Biomass: An Ageless Raw Material for Biofuels


Biomass has always been a reliable source of energy, from the first man-made fire to the utilization of pelletized wood as a feed for thermal plants. Although the use of lignocellulosic feedstock as a solid biofuel is a well-known concept, conversion of biomass into liquid fuel is a considerable challenge, and the more complex the biomass gets (in terms of chemical composition) the more complicated and generally expensive the conversion process becomes. Depletion of the oil stocks combined with the increasing worldwide energy demand has generated an increased interest toward biofuels in the past 10–20 years, although for most of the twentieth century research on biofuel closely followed the price of petroleum. Another growing concern in the past 50 years is the environmental aspects of liquid fuel consumption. With the growing concerns about the greenhouse gas emissions, the use of biofuels, although sometimes criticized, is often a more environmentally friendly option because the carbon balance of biofuel is close to neutral when compared with petroleum-derived fuels such as gasoline, diesel, or kerosene. The “first-generation” biofuels appear unsustainable because of the potential stress that their production places on food commodities. For organic chemicals and materials, these needs to follow a biorefinery model under environmentally sustainable conditions.

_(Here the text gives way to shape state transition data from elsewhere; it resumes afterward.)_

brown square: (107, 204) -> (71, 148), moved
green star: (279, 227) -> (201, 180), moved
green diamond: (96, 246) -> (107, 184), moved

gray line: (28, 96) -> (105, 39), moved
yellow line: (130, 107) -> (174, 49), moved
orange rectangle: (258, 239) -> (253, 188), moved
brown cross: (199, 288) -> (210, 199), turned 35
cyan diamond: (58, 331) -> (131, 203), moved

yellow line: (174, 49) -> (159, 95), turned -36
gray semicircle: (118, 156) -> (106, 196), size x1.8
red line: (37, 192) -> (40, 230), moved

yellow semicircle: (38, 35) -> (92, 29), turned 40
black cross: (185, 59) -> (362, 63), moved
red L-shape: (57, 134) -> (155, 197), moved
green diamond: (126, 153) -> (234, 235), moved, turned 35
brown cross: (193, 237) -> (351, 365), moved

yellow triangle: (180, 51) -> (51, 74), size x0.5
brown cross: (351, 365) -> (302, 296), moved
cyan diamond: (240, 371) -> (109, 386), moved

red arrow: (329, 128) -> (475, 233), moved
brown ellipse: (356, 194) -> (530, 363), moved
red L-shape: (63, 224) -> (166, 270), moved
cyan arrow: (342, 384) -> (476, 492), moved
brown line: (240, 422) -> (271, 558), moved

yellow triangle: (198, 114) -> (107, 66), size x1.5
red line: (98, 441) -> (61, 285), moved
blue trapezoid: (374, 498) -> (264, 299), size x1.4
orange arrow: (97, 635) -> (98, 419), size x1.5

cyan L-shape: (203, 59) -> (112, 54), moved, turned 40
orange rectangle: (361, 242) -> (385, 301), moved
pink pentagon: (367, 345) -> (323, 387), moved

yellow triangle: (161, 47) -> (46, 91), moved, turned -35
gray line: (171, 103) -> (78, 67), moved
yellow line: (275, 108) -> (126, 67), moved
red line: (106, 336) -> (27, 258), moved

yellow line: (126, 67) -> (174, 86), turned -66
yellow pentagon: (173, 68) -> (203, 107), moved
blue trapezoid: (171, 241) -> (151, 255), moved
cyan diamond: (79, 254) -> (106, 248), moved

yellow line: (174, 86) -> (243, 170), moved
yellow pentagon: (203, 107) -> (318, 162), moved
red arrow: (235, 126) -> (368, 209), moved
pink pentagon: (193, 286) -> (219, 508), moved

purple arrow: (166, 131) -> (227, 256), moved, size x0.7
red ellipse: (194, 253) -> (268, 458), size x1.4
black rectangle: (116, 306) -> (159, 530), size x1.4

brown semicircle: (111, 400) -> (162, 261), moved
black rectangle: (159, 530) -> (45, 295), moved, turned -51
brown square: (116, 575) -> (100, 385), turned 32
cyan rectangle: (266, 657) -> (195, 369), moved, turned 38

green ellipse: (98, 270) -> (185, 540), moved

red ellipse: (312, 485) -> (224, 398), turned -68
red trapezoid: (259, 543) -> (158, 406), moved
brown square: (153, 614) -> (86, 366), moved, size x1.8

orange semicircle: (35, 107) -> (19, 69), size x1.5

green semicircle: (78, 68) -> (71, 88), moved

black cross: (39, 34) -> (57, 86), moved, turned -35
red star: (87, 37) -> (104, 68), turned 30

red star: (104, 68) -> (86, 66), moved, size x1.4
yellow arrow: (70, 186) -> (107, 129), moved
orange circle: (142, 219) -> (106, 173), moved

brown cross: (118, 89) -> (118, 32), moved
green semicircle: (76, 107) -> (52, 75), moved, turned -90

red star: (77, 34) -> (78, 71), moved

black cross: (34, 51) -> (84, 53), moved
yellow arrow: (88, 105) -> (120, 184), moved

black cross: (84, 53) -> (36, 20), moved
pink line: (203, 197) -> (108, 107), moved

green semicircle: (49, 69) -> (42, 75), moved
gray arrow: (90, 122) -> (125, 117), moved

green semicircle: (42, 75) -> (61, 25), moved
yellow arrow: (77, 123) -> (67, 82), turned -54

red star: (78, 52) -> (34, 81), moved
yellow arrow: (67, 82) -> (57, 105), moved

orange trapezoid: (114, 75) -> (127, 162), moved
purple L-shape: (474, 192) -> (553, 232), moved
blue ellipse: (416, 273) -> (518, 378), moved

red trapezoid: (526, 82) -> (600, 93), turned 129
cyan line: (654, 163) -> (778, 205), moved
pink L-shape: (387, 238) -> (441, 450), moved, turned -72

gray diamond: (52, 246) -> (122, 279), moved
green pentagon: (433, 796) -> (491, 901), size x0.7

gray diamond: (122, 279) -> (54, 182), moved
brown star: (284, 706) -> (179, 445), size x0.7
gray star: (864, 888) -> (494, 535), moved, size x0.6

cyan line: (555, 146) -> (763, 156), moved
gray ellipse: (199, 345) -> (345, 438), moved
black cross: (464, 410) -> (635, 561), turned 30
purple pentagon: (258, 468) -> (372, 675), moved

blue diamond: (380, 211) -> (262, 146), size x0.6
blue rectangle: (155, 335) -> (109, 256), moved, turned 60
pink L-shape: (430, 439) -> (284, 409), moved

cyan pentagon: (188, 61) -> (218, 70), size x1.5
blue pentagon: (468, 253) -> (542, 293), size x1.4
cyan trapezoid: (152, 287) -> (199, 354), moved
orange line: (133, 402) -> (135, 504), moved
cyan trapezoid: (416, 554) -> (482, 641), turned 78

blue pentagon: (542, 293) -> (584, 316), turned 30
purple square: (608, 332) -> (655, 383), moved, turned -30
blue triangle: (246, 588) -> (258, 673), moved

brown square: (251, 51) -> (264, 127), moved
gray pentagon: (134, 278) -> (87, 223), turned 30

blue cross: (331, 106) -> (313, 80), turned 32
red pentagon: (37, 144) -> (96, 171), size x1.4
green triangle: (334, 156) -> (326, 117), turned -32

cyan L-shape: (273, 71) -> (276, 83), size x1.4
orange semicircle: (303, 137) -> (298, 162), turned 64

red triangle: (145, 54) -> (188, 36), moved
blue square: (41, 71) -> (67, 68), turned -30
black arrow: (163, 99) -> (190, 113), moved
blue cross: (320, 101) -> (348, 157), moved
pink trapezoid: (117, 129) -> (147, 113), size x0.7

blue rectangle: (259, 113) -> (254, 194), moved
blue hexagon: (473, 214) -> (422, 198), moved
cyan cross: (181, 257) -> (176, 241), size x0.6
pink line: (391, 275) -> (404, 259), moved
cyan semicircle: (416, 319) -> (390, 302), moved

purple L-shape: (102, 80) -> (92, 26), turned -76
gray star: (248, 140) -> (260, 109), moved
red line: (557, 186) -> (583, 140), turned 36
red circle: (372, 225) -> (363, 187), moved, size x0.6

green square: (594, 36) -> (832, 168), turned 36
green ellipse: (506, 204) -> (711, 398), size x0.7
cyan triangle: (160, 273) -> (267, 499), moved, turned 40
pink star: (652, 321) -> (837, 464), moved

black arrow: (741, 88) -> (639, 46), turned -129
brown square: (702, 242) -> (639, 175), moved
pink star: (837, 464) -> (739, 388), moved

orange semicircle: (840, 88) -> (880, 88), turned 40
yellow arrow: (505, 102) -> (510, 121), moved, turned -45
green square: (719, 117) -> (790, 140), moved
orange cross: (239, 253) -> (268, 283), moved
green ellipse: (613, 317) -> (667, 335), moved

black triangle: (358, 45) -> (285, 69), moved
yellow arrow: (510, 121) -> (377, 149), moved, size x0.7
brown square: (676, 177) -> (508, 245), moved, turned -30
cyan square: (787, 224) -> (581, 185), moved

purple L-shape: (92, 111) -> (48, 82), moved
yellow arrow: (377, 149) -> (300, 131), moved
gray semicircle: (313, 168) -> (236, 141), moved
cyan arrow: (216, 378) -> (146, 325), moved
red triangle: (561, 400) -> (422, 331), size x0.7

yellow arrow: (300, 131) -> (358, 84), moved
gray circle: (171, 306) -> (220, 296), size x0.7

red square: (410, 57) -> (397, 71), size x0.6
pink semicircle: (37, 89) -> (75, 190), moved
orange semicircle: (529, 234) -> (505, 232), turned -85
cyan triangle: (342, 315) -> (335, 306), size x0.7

Where these operate at present, their product range is largely limited to simple materials (i.e., cellulose, ethanol, and biofuels). Second-generation biorefineries need to build on the need for sustainable chemical products through modern and proven green chemical technologies such as bioprocessing including pyrolysis. “Third-generation” algae biofuels and “fourth-generation” biofuels are created using petroleum-like hydroprocessing, advanced biochemistry, or revolutionary processes that defy any other category of biofuels.